◆ **Dataset entries**
= = =
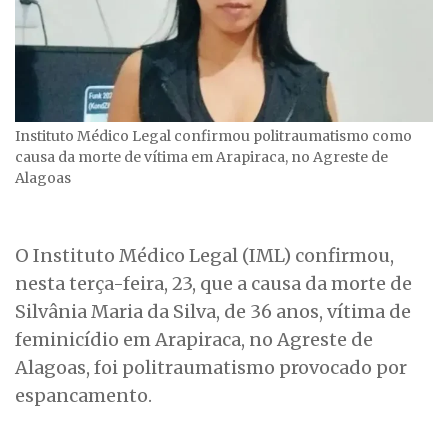
Instituto Médico Legal confirmou politraumatismo como
causa da morte de vítima em Arapiraca, no Agreste de
Alagoas
O Instituto Médico Legal (IML) confirmou,
nesta terça-feira, 23, que a causa da morte de
Silvânia Maria da Silva, de 36 anos, vítima de
feminicídio em Arapiraca, no Agreste de
Alagoas, foi politraumatismo provocado por
espancamento.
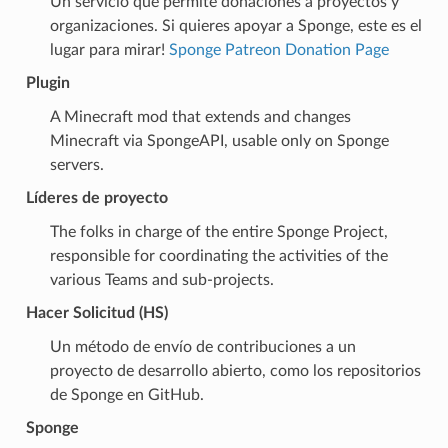
Un servicio que permite donaciones a proyectos y
organizaciones. Si quieres apoyar a Sponge, este es el
lugar para mirar!
Sponge Patreon Donation Page
Plugin
A Minecraft mod that extends and changes
Minecraft via SpongeAPI, usable only on Sponge
servers.
Líderes de proyecto
The folks in charge of the entire Sponge Project,
responsible for coordinating the activities of the
various Teams and sub-projects.
Hacer Solicitud (HS)
Un método de envío de contribuciones a un
proyecto de desarrollo abierto, como los repositorios
de Sponge en GitHub.
Sponge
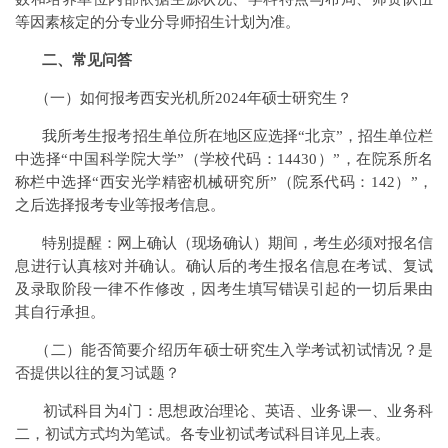
等因素核定的分专业分导师招生计划为准。
二、常见问答
（一）如何报考西安光机所2024年硕士研究生？
我所考生报考招生单位所在地区应选择“北京”，招生单位栏
中选择“中国科学院大学”（学校代码：14430）”，在院系所名
称栏中选择“西安光学精密机械研究所”（院系代码：142）”，
之后选择报考专业等报考信息。
特别提醒：网上确认（现场确认）期间，考生必须对报名信
息进行认真核对并确认。确认后的考生报名信息在考试、复试
及录取阶段一律不作修改，因考生填写错误引起的一切后果由
其自行承担。
（二）能否简要介绍历年硕士研究生入学考试初试情况？是
否提供以往的复习试题？
初试科目为4门：思想政治理论、英语、业务课一、业务科
二，初试方式均为笔试。各专业初试考试科目详见上表。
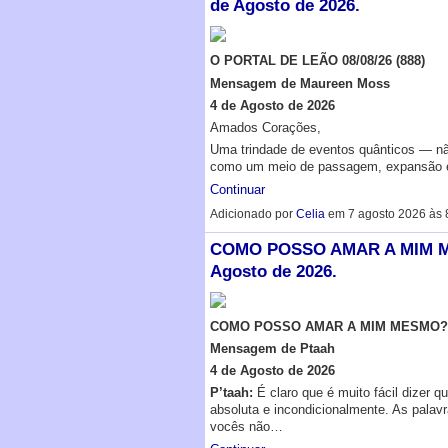
de Agosto de 2026.
O PORTAL DE LEÃO 08/08/26 (888)
Mensagem de Maureen Moss
4 de Agosto de 2026
Amados Corações,
Uma trindade de eventos quânticos — nã
como um meio de passagem, expansão e
Continuar
Adicionado por
Celia
em 7 agosto 2026 às 
COMO POSSO AMAR A MIM ME
Agosto de 2026.
COMO POSSO AMAR A MIM MESMO?
Mensagem de Ptaah
4 de Agosto de 2026
P’taah:
É claro que é muito fácil dizer 
absoluta e incondicionalmente. As palavr
vocês não…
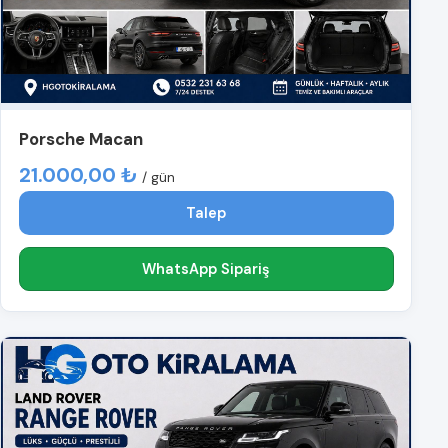
Porsche Macan
21.000,00 ₺
/ gün
Talep
WhatsApp Sipariş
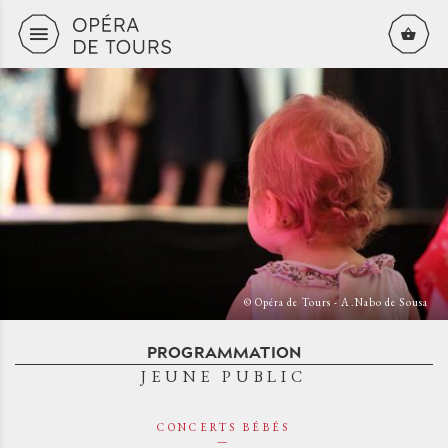
Aller au contenu principal
© Opéra de Tours - A.Nabo de Sousa
PROGRAMMATION
JEUNE PUBLIC
CONCERTS BÉBÉS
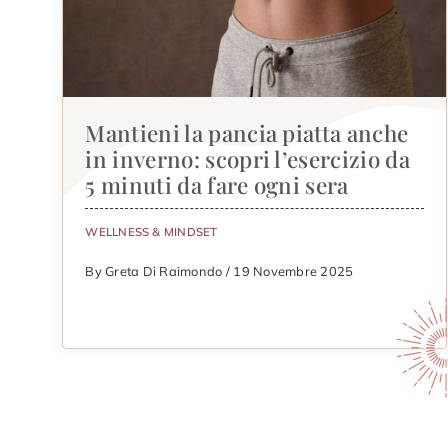
Mantieni la pancia piatta anche
in inverno: scopri l’esercizio da
5 minuti da fare ogni sera
WELLNESS & MINDSET
By Greta Di Raimondo / 19 Novembre 2025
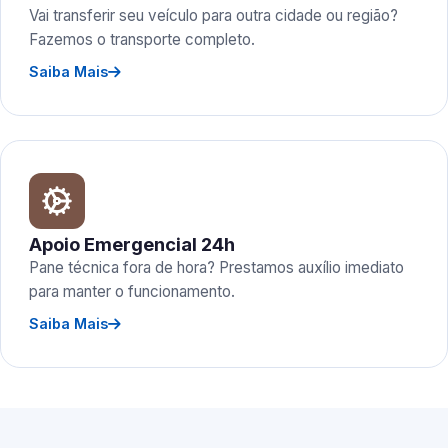
Vai transferir seu veículo para outra cidade ou região?
Fazemos o transporte completo.
Saiba Mais
Apoio Emergencial 24h
Pane técnica fora de hora? Prestamos auxílio imediato
para manter o funcionamento.
Saiba Mais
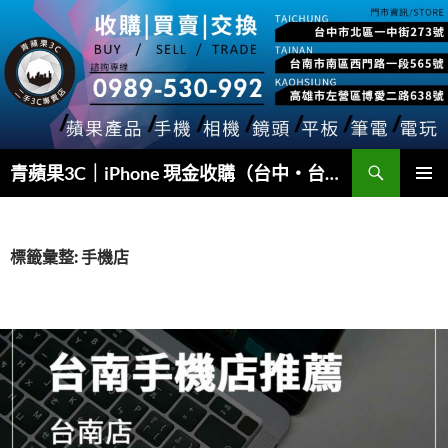
跳
至
主
要
內
容
搜
青蘋果3C｜iPhone 現金收購（台中・台南・高雄）
尋
主要選單
標籤彙整: 手機店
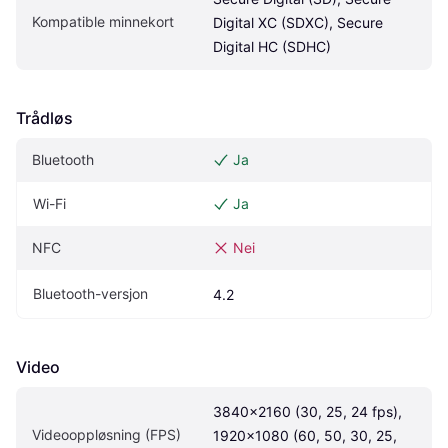
Kompatible minnekort
Digital XC (SDXC), Secure 
Digital HC (SDHC)
Trådløs
Bluetooth
Ja
Wi-Fi
Ja
NFC
Nei
Bluetooth-versjon
4.2
Video
3840×2160 (30, 25, 24 fps), 
Videooppløsning (FPS)
1920x1080 (60, 50, 30, 25, 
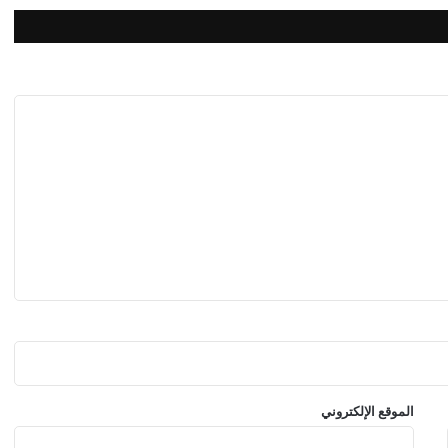
الموقع الإلكتروني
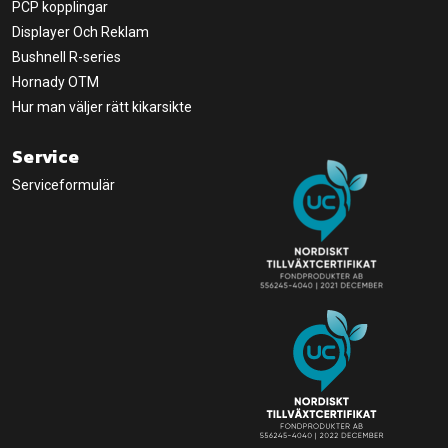
PCP kopplingar
Displayer Och Reklam
Bushnell R-series
Hornady OTM
Hur man väljer rätt kikarsikte
Service
Serviceformulär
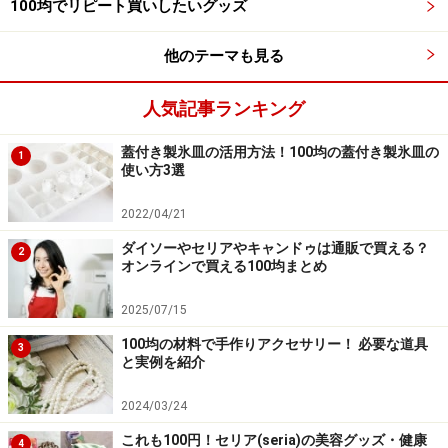
土コースターが店頭に並んでいる日もあります。
100均でリピート買いしたいグッズ
他のテーマも見る
■キャンドゥおすすめ商品2：冷凍から電子レンジ、蓋つ
きのまま使える食品保存容器
人気記事ランキング
蓋付き製氷皿の活用方法！100均の蓋付き製氷皿の
1
使い方3選
冷凍から電子レンジまで蓋付きで使える、キャンドゥの食品
保存容器
2022/04/21
ダイソーやセリアやキャンドゥは通販で買える？
電子レンジ加熱のときは、蓋を外さなければならない食
2
オンラインで買える100均まとめ
品保存容器が多いですよね。キャンドゥのこちらの商品
は、電子レンジ加熱の前に蓋についているスライダーを
2025/07/15
開けることで、蓋もそのまま使うことができます。
100均の材料で手作りアクセサリー！ 必要な道具
3
と実例を紹介
サイズもいろいろあるので、ご飯一膳の冷凍からおかず
2024/03/24
の冷凍などにも対応可能です。
これも100円！セリア(seria)の美容グッズ・健康
4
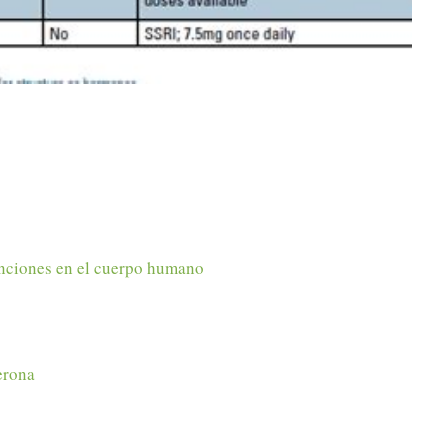
unciones en el cuerpo humano
erona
= = =
◆ **Task directions**
From the line that contains "ダイソーやセリアやキャンドゥは通販で買える？" down to the last line of the entries above, copy every line exactly and leave out the pictures.

◆ **Response**
ダイソーやセリアやキャンドゥは通販で買える？
電子レンジ加熱のときは、蓋を外さなければならない食
2
オンラインで買える100均まとめ
品保存容器が多いですよね。キャンドゥのこちらの商品
は、電子レンジ加熱の前に蓋についているスライダーを
2025/07/15
開けることで、蓋もそのまま使うことができます。
100均の材料で手作りアクセサリー！ 必要な道具
3
と実例を紹介
サイズもいろいろあるので、ご飯一膳の冷凍からおかず
2024/03/24
の冷凍などにも対応可能です。
これも100円！セリア(seria)の美容グッズ・健康
4
unciones en el cuerpo humano
erona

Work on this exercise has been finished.